_Problem requirements_
Retype the records in full, and please keep the pictures out of the copy.

_Records for this exercise_
• • • • •
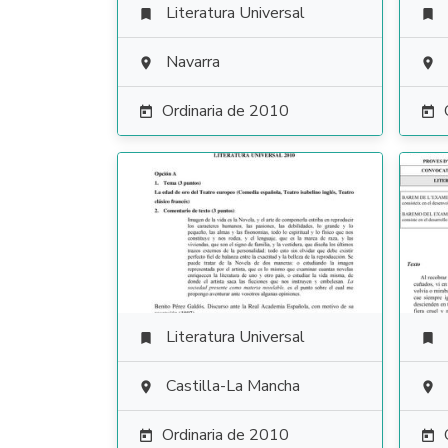
Literatura Universal


Navarra


Ordinaria de 2010


Literatura Universal


Castilla-La Mancha


Ordinaria de 2010


• • • • •
_Exercise answer_
Literatura Universal


Navarra


Ordinaria de 2010


Literatura Universal


Castilla-La Mancha


Ordinaria de 2010



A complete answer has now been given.